(YOUR OBJECTIVE): With pictures left out, set down exactly the lines that begin at the one containing "Describe the element at coordinates (486, 2081)" and end with the last line of the entries below.

· · · · · · ·

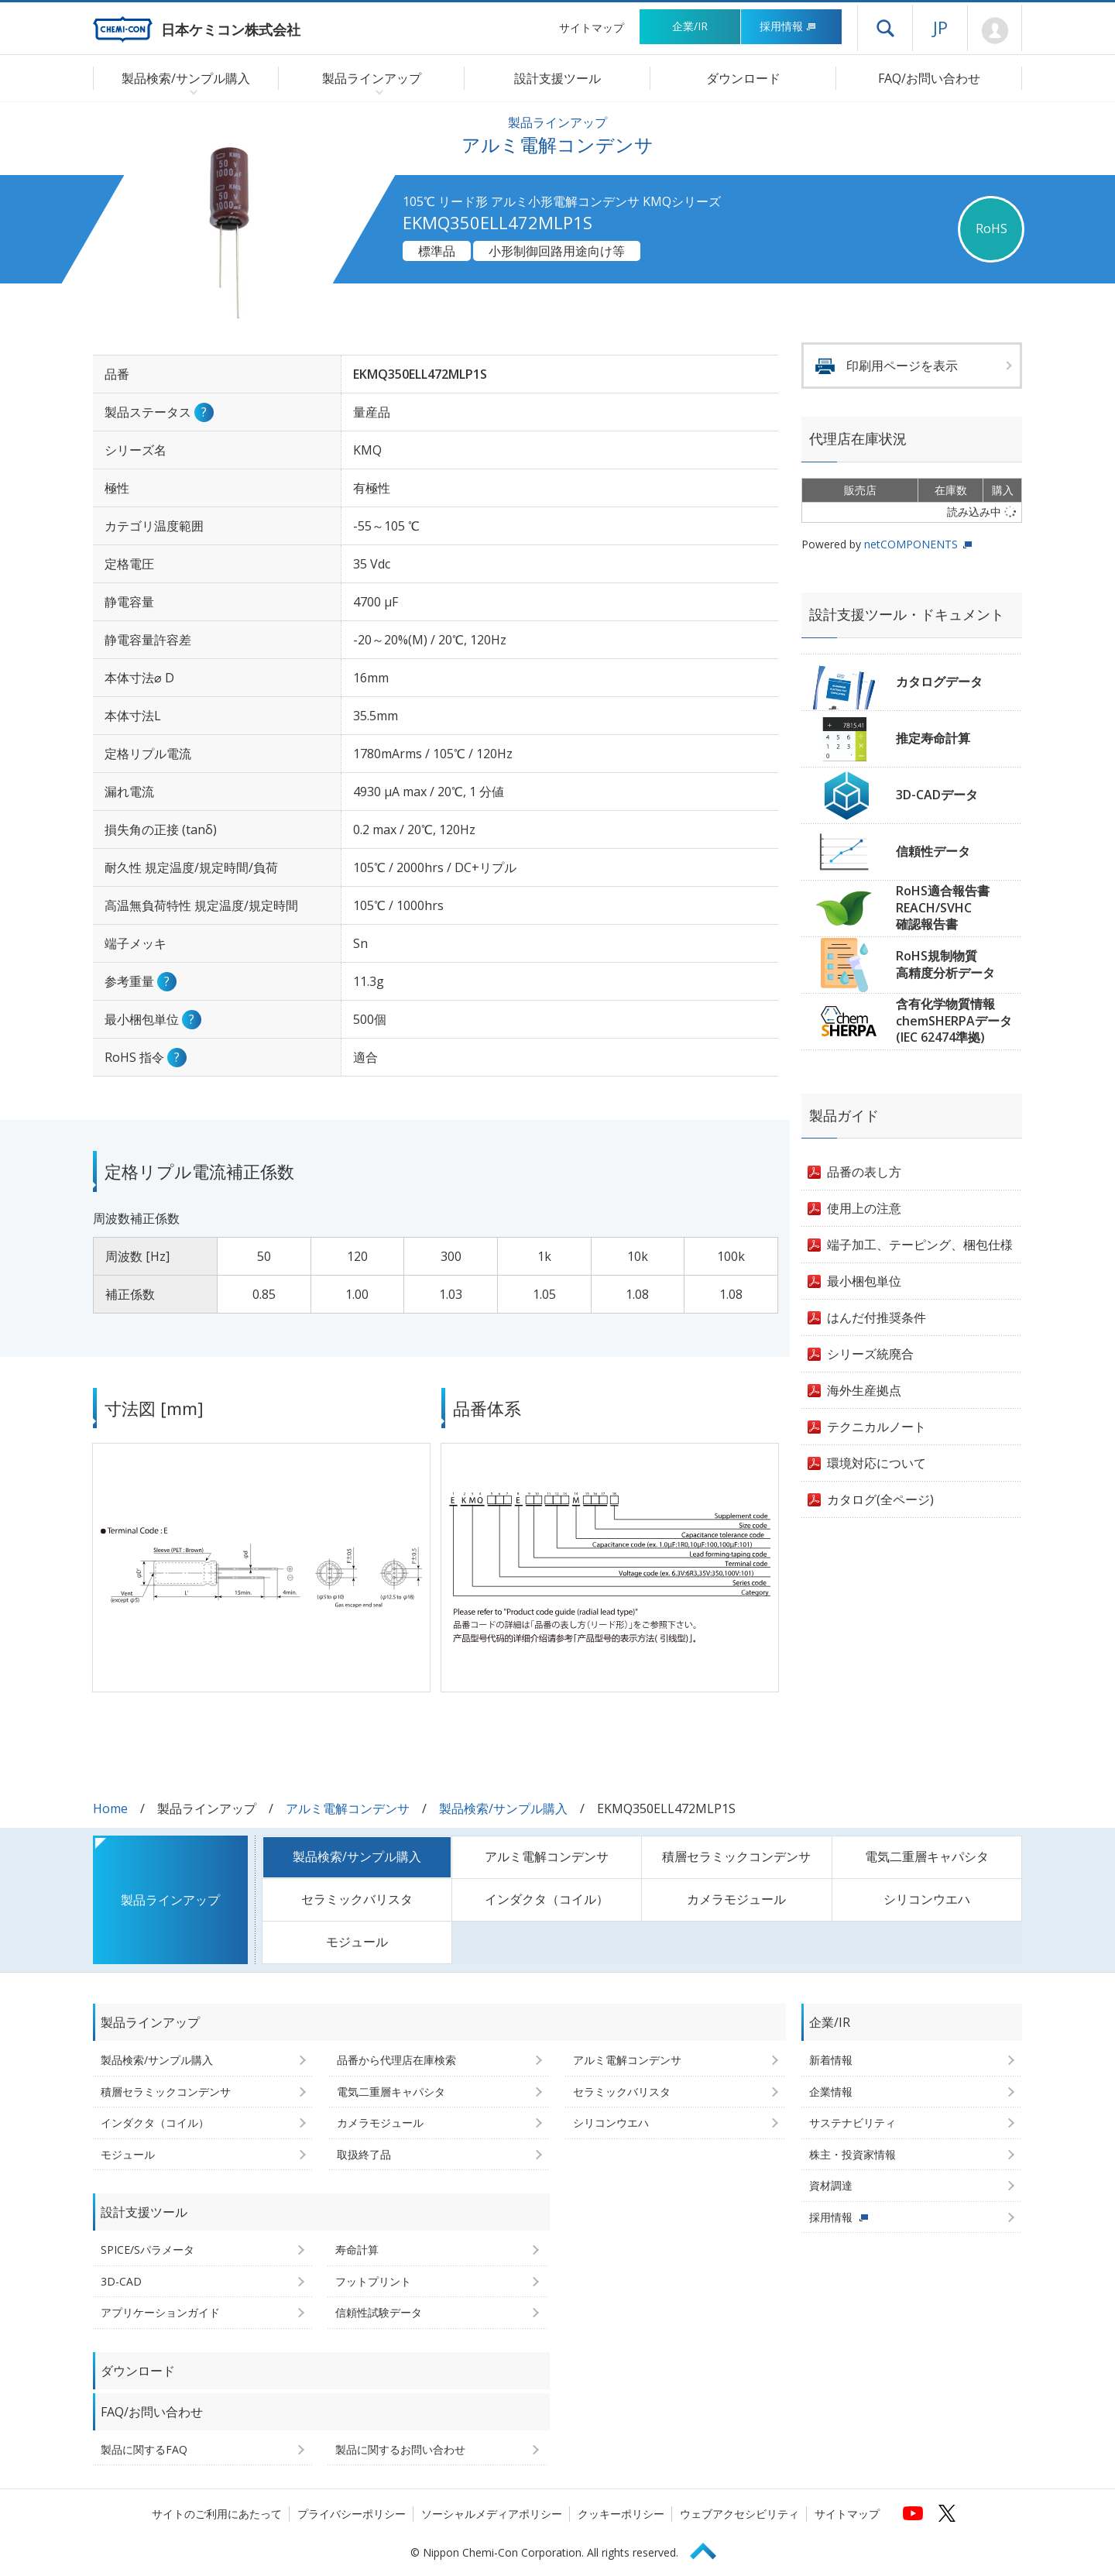 The height and width of the screenshot is (2576, 1115). Describe the element at coordinates (864, 1171) in the screenshot. I see `品番の表し方` at that location.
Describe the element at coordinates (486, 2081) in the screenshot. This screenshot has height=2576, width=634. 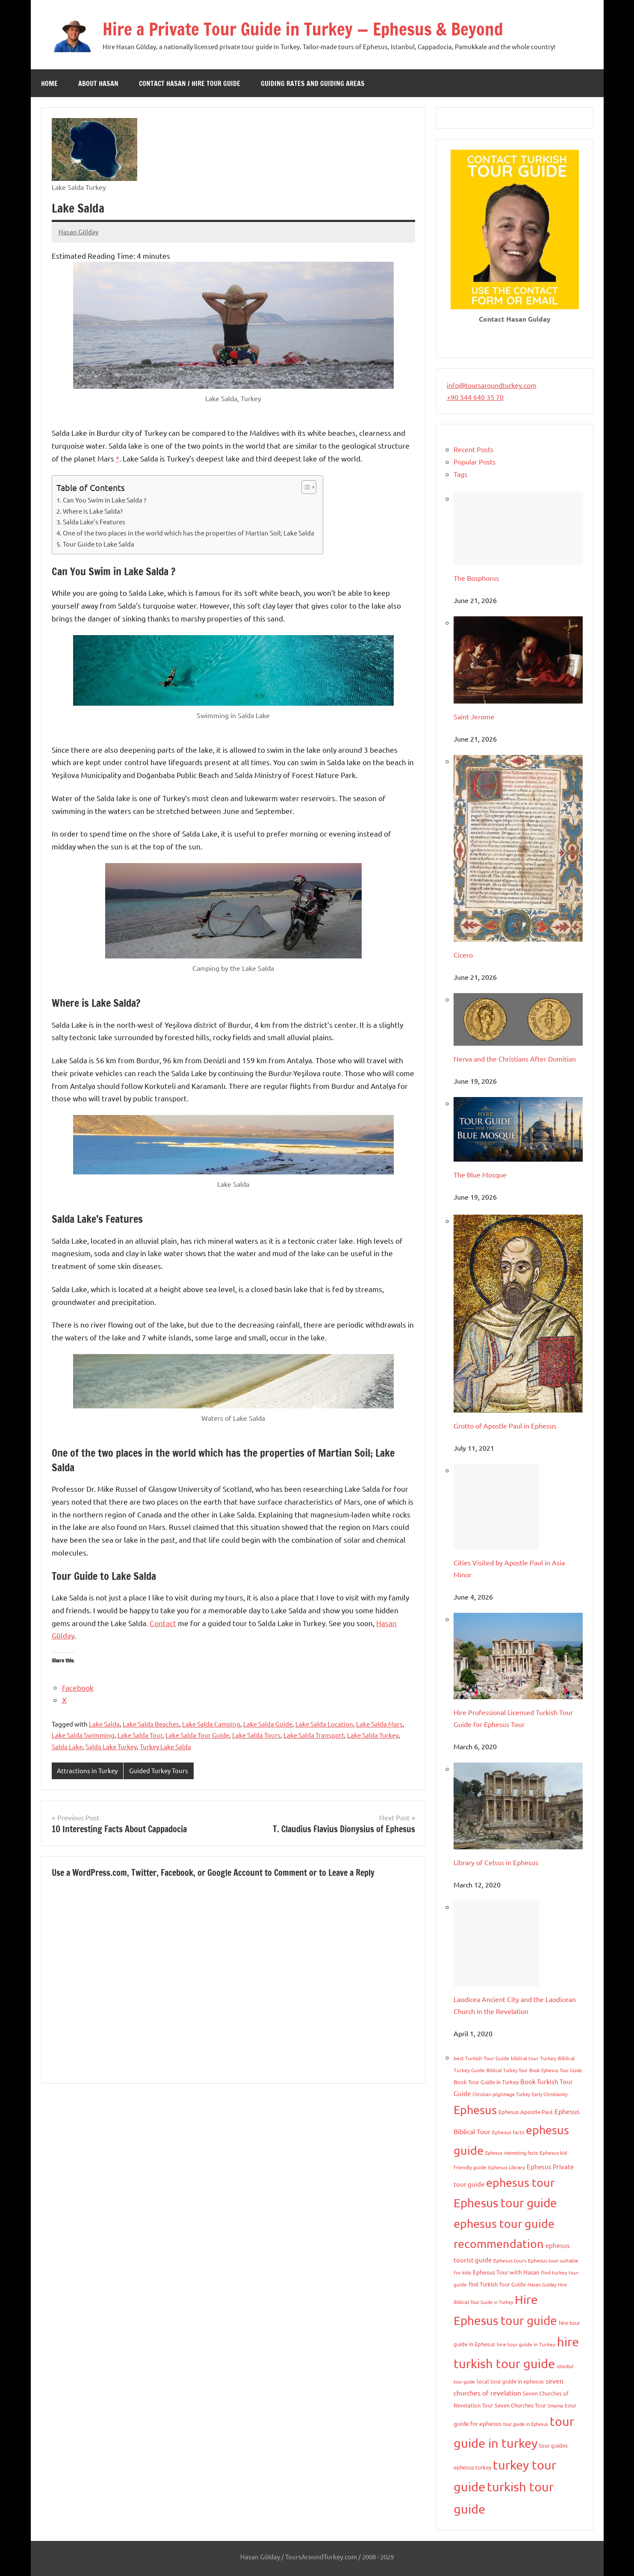
I see `Book Tour Guide in Turkey [Book Tour Guide in Turkey (10 items)]` at that location.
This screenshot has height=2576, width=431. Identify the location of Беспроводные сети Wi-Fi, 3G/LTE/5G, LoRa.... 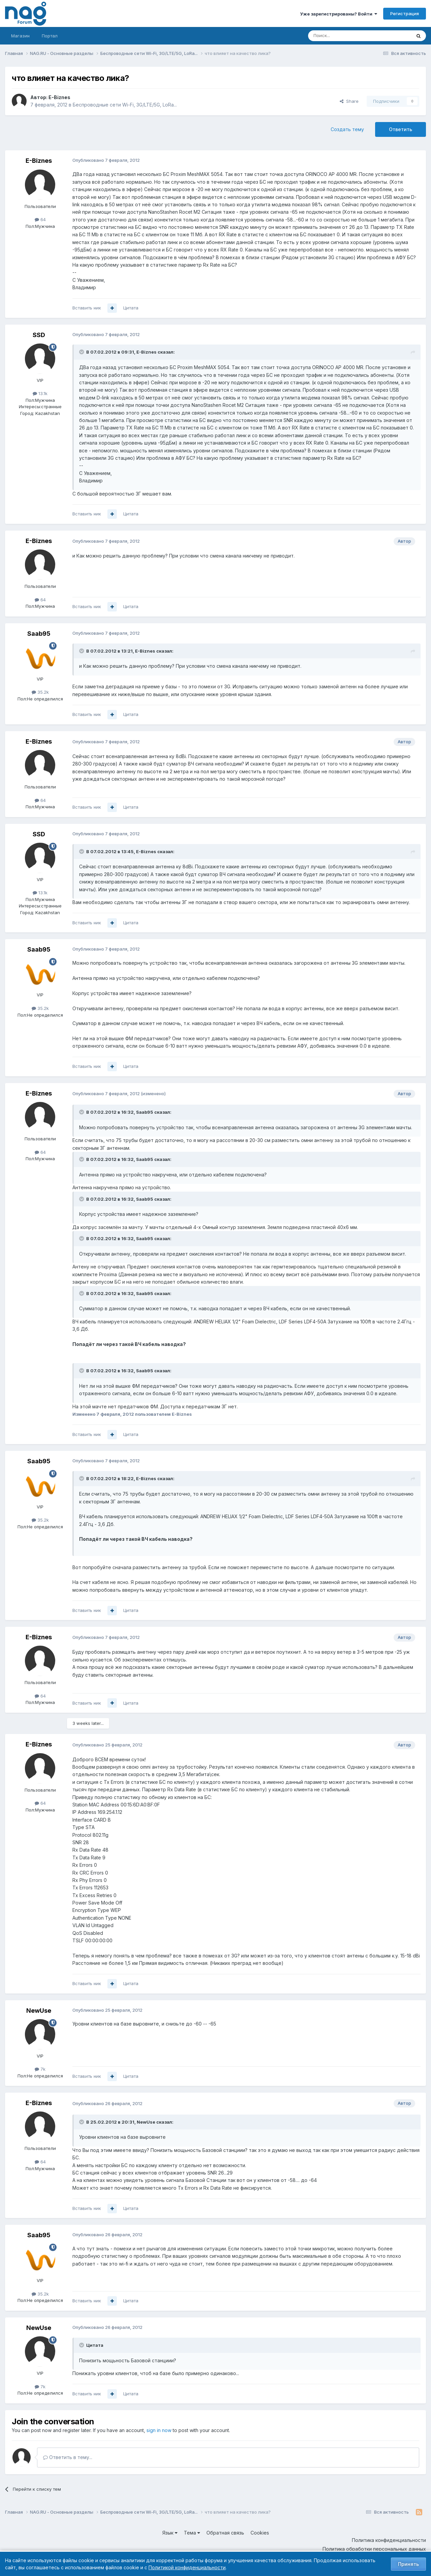
(125, 105).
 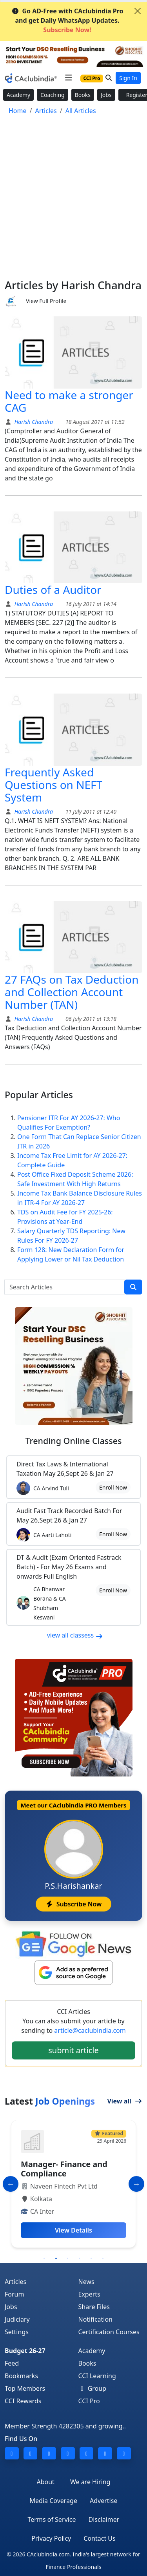 I want to click on Forum, so click(x=14, y=2294).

· · · · · · ·

(ANSWER SECTION):
Describe the element at coordinates (486, 2081) in the screenshot. This screenshot has height=2576, width=634. 
I see `Book Tour Guide in Turkey [Book Tour Guide in Turkey (10 items)]` at that location.
This screenshot has height=2576, width=431. Identify the location of Беспроводные сети Wi-Fi, 3G/LTE/5G, LoRa.... 
(125, 105).
  I want to click on Forum, so click(x=14, y=2294).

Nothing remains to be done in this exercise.